What is being asked:
What is the number of lines in the data below that contain "research"? Answer with that number and no other words.

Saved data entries
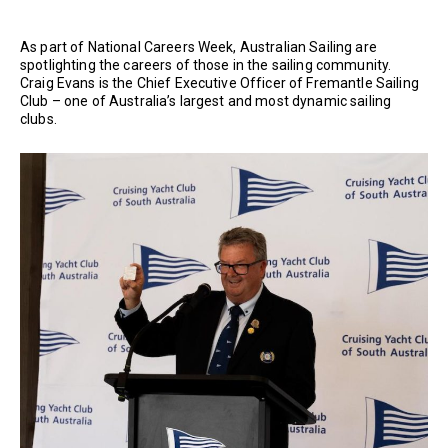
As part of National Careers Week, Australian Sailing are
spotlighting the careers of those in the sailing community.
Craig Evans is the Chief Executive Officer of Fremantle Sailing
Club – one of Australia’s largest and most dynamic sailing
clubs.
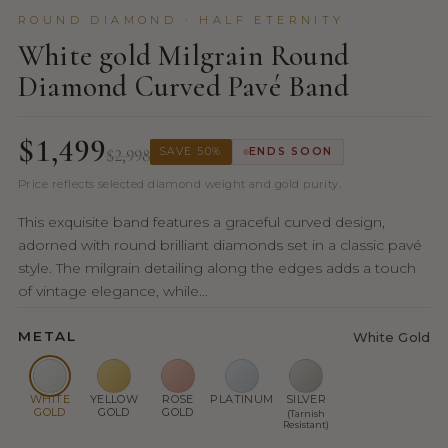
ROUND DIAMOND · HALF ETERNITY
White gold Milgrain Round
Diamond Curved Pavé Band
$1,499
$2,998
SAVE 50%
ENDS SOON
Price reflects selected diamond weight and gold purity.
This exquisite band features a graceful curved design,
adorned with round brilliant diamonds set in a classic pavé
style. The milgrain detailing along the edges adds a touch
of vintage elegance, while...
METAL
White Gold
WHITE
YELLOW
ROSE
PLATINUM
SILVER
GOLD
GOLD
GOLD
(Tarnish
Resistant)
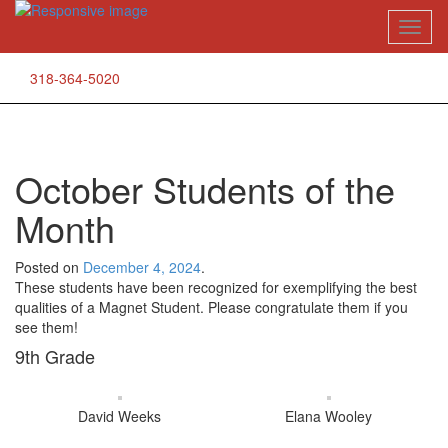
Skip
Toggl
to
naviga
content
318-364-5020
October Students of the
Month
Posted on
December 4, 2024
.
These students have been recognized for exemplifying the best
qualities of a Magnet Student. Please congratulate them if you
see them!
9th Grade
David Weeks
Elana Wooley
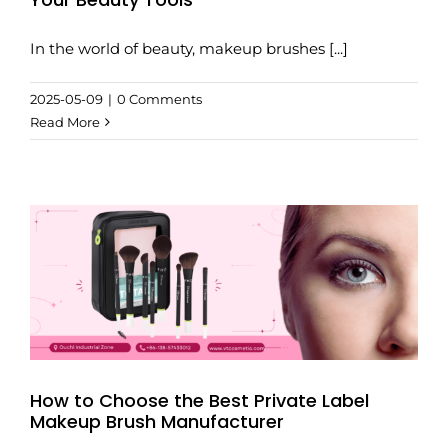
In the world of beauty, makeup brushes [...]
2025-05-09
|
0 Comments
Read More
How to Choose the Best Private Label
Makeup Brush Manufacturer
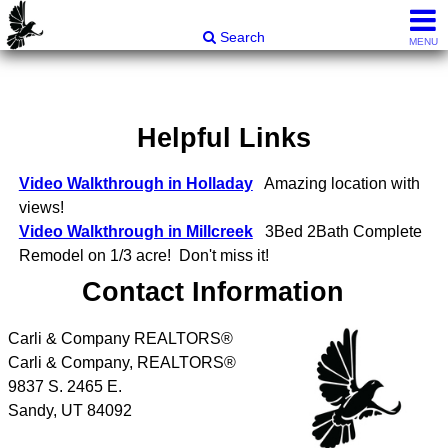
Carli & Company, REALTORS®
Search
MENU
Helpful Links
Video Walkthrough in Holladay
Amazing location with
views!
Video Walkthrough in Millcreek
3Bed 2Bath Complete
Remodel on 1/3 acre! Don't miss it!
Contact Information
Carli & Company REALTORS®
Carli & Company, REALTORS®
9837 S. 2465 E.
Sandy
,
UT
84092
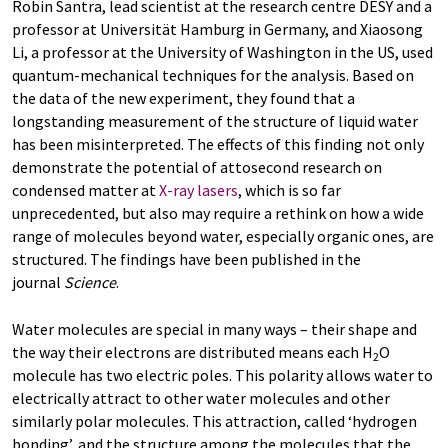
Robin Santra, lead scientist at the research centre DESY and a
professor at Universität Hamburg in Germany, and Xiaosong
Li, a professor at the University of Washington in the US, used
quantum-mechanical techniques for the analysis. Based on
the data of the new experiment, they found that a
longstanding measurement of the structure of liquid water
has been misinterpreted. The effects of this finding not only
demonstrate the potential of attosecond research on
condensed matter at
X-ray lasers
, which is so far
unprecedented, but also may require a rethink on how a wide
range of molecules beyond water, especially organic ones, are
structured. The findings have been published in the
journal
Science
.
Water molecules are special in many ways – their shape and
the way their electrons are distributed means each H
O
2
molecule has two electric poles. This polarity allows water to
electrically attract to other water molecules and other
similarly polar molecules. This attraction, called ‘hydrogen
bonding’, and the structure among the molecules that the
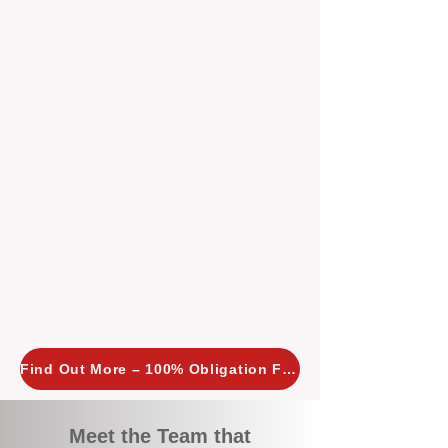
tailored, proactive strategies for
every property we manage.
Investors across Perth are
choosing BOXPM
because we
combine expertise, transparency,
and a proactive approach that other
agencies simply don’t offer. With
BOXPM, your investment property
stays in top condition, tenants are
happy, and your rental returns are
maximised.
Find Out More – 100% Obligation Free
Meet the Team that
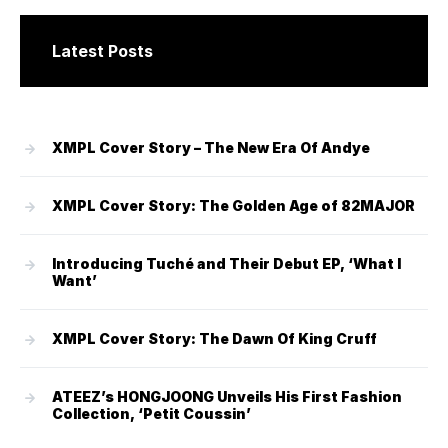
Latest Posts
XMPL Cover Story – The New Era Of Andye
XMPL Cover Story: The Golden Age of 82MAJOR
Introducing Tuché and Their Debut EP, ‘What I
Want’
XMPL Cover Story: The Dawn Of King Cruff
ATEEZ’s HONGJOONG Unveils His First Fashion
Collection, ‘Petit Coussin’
--
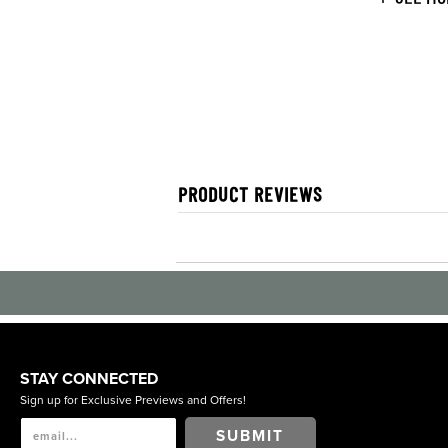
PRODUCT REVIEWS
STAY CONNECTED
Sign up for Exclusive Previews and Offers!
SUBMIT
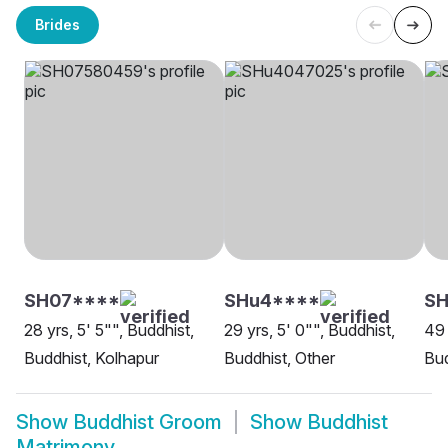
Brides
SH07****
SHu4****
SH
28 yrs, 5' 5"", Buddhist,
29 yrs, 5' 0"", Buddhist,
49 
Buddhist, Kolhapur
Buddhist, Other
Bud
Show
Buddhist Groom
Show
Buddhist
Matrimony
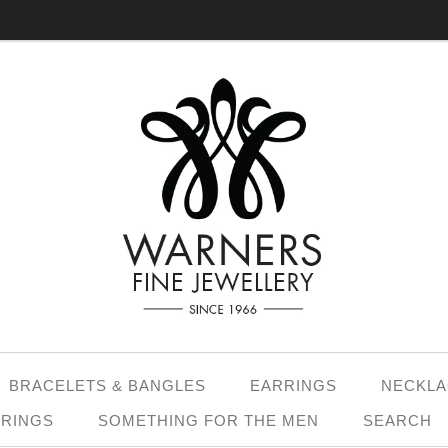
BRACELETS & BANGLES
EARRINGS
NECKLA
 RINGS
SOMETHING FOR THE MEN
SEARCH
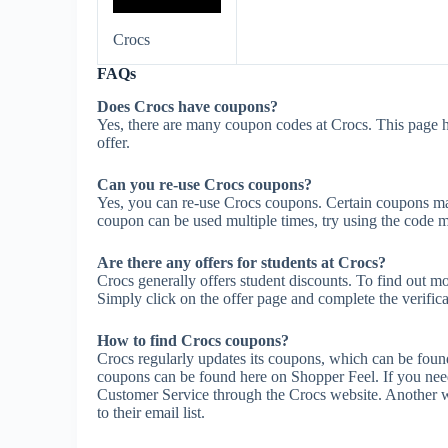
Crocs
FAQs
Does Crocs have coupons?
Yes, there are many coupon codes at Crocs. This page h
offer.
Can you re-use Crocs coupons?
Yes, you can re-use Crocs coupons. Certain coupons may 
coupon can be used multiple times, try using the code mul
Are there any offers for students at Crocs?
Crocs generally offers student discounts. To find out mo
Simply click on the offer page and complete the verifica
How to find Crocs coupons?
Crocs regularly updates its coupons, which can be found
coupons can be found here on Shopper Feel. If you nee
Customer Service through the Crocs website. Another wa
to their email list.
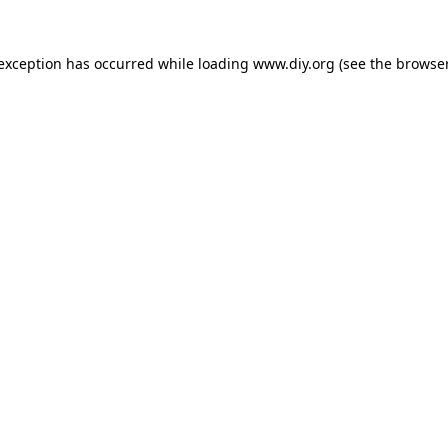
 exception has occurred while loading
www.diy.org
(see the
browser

Solution for this problem:
2